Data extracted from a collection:
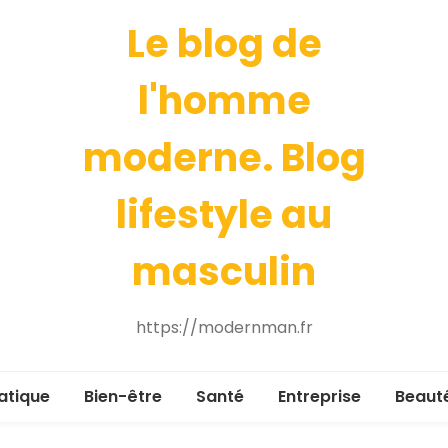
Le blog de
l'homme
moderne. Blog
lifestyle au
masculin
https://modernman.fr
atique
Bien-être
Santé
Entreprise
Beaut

---

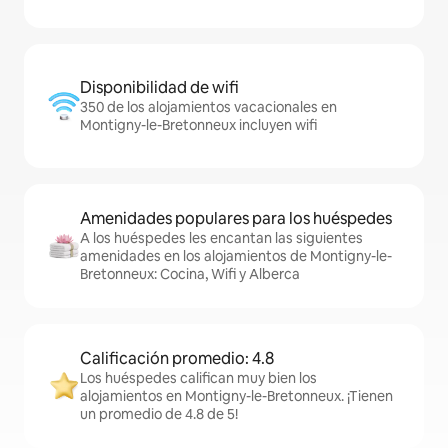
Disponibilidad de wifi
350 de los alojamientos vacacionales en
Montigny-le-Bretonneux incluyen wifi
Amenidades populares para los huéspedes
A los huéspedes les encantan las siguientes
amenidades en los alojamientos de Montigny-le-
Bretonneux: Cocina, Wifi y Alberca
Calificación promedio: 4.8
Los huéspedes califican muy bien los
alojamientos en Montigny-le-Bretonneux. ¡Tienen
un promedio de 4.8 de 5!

## [Your instructions]
Which lines above hold the string "Bretonneux"? Copy every one of them.

## [Exercise answer]
Montigny-le-Bretonneux incluyen wifi
Bretonneux: Cocina, Wifi y Alberca
alojamientos en Montigny-le-Bretonneux. ¡Tienen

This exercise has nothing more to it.